What do you like best about Xurrent IMR?
We’ve been using Xurrent mainly for incident alerting and on-call management, somewhat similar to PagerDuty. Overall, the platform is reliable for receiving alerts, and the UI/UX is definitely one of its stronger points — the interface feels modern, clean, and easy to navigate compared to many traditional ITSM tools.
From an integrations perspective, there’s still room for improvement. Connecting with newer MCP servers, AI tooling, and DevOps agents was more challenging than expected. We especially struggled while trying to integrate with our DevOps agent workflows. The payloads being sent also contain limited contextual information, which reduces flexibility for automation and troubleshooting.
Performance-wise, alert delivery itself has been stable and timely, so we haven’t faced major issues with missed alerts. However, advanced conditional alerting, templating, and customization capabilities feel limited right now. For teams with more complex routing or automation requirements, this can become restrictive.
Support and onboarding have been positive overall. The support team is responsive and helpful whenever issues are raised, which definitely improves the experience.
On the AI/intelligence side, the current capabilities still feel fairly basic. AI-driven insights, automation intelligence, and contextual recommendations are not yet at the level we expected, especially compared to newer AI-first operational platforms.
Overall, Xurrent works well for core alerting use cases and offers a good user experience, but it could improve significantly in integrations, alert customization, and AI-driven intelligence to better support modern DevOps environments.
Pricing wise it is good, compared to other competitors, but again that is coming on the cost of less features others are offering. Review collected by and hosted on G2.com.

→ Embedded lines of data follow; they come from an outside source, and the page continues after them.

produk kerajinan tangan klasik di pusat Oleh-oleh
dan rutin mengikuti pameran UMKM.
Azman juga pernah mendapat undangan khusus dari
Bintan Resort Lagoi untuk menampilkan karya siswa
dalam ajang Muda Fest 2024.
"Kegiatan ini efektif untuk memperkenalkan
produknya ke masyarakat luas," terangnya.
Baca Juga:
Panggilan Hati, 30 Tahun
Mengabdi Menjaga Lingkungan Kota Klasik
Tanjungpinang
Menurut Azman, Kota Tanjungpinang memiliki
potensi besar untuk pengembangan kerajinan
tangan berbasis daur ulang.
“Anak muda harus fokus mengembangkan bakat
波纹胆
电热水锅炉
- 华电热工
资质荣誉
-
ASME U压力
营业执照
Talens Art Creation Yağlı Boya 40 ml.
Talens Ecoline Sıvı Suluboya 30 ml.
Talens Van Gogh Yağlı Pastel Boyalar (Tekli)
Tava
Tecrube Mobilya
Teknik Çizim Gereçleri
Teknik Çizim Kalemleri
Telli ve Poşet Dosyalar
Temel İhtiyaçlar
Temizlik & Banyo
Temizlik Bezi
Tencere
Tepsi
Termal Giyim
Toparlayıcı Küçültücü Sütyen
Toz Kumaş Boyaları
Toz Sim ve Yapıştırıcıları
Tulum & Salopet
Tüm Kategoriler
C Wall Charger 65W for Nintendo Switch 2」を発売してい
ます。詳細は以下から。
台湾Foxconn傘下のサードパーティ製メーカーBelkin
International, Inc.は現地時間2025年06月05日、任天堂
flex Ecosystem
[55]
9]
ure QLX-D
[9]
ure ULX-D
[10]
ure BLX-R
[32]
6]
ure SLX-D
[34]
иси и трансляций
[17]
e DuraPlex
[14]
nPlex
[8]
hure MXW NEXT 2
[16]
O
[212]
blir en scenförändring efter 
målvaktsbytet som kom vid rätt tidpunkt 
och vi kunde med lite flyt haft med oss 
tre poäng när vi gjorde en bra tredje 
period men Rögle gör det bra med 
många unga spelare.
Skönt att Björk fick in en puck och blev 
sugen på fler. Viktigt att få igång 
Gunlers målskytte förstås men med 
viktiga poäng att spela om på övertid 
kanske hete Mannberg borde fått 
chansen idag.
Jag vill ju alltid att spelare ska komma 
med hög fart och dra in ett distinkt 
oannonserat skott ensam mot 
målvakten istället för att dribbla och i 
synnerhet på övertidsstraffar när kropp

What do you dislike about Xurrent IMR?
One area where Xurrent could improve is outbound integrations and alert customization capabilities. While using outgoing webhooks, we noticed that important attributes like alert priority are missing from the payload. This limits the ability to build richer automations and makes downstream integrations less effective for incident routing and escalation workflows.
We also faced challenges with the Slack integration. Features like postmortem updates and incident communication do not fully support Slack thread-based workflows, which creates fragmentation in discussions and makes collaboration harder during active incidents.
Another limitation is the lack of advanced conditional alerting and incident segregation. Currently, we are unable to properly group or route alerts into incidents based on custom conditional statements or logic. For teams handling large alert volumes, this can create operational noise and increase manual effort for incident management.
It would be helpful if Xurrent enhanced webhook payload customization, added stronger Slack thread support, and introduced more flexible conditional rules for alert grouping and routing. These improvements would significantly improve automation, reduce operational overhead, and make the platform more effective for modern DevOps and SRE workflows. Review collected by and hosted on G2.com.